» **WORK INSTRUCTION**: In the copy, include no images, and repeat each entry precisely as written.
——————————
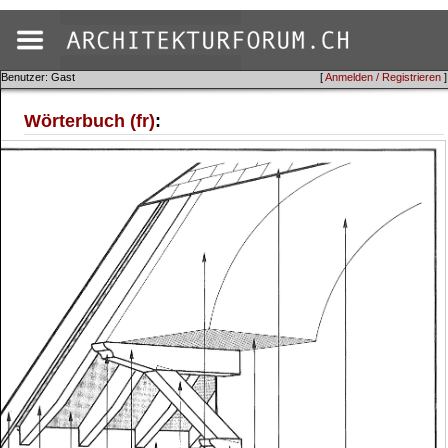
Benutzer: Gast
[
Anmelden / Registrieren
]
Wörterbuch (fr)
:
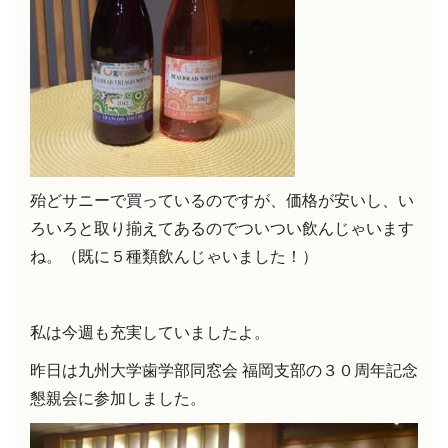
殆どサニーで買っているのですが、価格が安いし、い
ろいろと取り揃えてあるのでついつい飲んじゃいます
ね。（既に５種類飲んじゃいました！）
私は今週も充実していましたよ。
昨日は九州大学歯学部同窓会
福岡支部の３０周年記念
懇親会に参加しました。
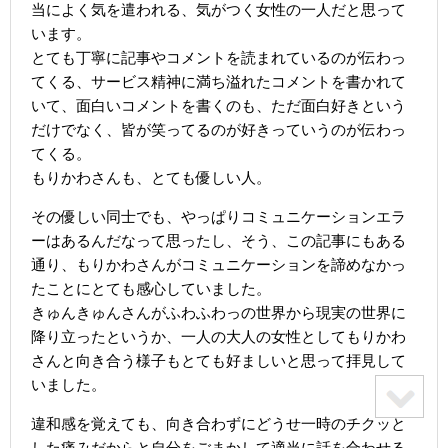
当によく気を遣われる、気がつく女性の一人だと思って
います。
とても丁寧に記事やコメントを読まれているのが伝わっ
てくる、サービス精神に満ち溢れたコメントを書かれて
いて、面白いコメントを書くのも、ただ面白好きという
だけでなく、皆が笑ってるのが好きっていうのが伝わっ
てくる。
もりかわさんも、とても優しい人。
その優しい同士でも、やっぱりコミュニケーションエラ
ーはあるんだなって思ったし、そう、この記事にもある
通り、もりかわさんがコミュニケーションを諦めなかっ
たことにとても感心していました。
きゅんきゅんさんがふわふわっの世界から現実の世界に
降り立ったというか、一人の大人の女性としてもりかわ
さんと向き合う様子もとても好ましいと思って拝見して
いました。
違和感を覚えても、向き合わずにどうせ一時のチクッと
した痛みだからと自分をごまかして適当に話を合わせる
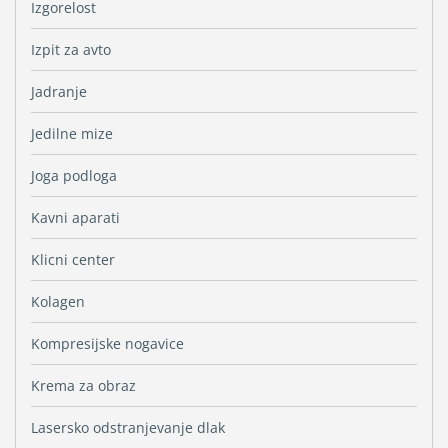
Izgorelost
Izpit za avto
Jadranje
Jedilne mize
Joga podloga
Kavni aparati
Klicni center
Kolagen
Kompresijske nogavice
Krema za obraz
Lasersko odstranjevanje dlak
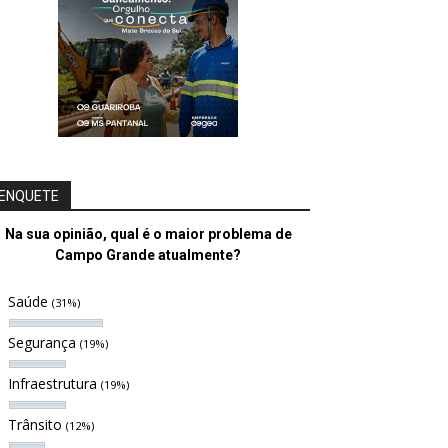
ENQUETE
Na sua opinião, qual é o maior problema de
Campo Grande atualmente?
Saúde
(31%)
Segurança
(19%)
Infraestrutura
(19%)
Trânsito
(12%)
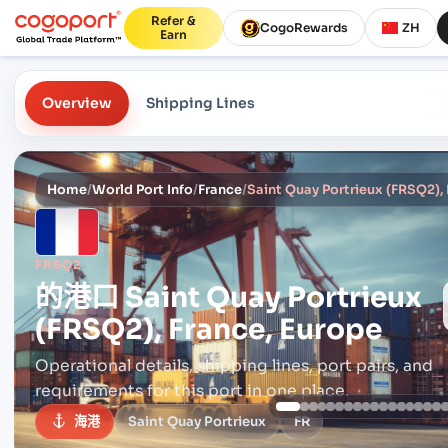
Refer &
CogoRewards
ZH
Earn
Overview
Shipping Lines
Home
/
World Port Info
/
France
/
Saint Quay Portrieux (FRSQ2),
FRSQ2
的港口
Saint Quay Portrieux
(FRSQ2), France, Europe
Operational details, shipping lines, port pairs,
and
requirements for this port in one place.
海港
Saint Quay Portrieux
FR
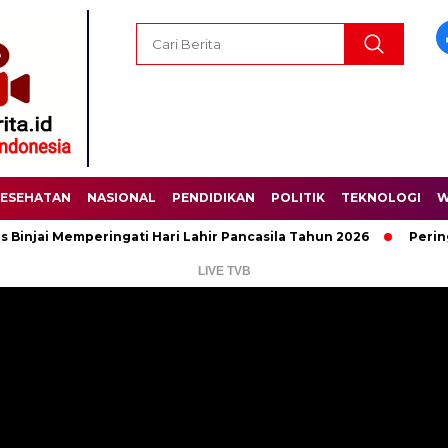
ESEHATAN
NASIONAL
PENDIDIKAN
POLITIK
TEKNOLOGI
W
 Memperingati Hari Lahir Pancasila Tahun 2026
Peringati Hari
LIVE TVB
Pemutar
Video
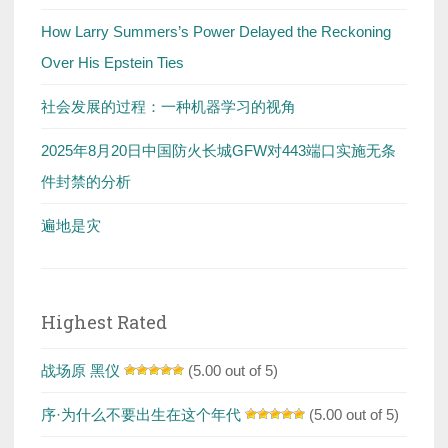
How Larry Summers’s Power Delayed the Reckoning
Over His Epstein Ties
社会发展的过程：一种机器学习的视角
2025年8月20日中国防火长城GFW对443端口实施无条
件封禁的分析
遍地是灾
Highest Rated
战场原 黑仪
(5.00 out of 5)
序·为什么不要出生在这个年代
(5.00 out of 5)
——————————
» **WRITTEN ANSWER**:
Benutzer: Gast
[
Anmelden / Registrieren
]
Wörterbuch (fr)
:
殆どサニーで買っているのですが、価格が安いし、い
ろいろと取り揃えてあるのでついつい飲んじゃいます
ね。（既に５種類飲んじゃいました！）
私は今週も充実していましたよ。
昨日は九州大学歯学部同窓会
福岡支部の３０周年記念
懇親会に参加しました。
当によく気を遣われる、気がつく女性の一人だと思って
います。
とても丁寧に記事やコメントを読まれているのが伝わっ
てくる、サービス精神に満ち溢れたコメントを書かれて
いて、面白いコメントを書くのも、ただ面白好きという
だけでなく、皆が笑ってるのが好きっていうのが伝わっ
てくる。
もりかわさんも、とても優しい人。
その優しい同士でも、やっぱりコミュニケーションエラ
ーはあるんだなって思ったし、そう、この記事にもある
通り、もりかわさんがコミュニケーションを諦めなかっ
たことにとても感心していました。
きゅんきゅんさんがふわふわっの世界から現実の世界に
降り立ったというか、一人の大人の女性としてもりかわ
さんと向き合う様子もとても好ましいと思って拝見して
いました。
違和感を覚えても、向き合わずにどうせ一時のチクッと
した痛みだからと自分をごまかして適当に話を合わせる
Izgorelost
Izpit za avto
Jadranje
Jedilne mize
Joga podloga
Kavni aparati
Klicni center
Kolagen
Kompresijske nogavice
Krema za obraz
Lasersko odstranjevanje dlak
ENQUETE
Na sua opinião, qual é o maior problema de
Campo Grande atualmente?
Saúde
(31%)
Segurança
(19%)
Infraestrutura
(19%)
Trânsito
(12%)
Refer &
CogoRewards
ZH
Earn
Overview
Shipping Lines
Home
/
World Port Info
/
France
/
Saint Quay Portrieux (FRSQ2),
FRSQ2
的港口
Saint Quay Portrieux
(FRSQ2), France, Europe
Operational details, shipping lines, port pairs,
and
requirements for this port in one place.
海港
Saint Quay Portrieux
FR
ESEHATAN
NASIONAL
PENDIDIKAN
POLITIK
TEKNOLOGI
W
 Memperingati Hari Lahir Pancasila Tahun 2026
Peringati Hari
LIVE TVB
Pemutar
Video
How Larry Summers’s Power Delayed the Reckoning
Over His Epstein Ties
社会发展的过程：一种机器学习的视角
2025年8月20日中国防火长城GFW对443端口实施无条
件封禁的分析
遍地是灾
Highest Rated
战场原 黑仪
(5.00 out of 5)
序·为什么不要出生在这个年代
(5.00 out of 5)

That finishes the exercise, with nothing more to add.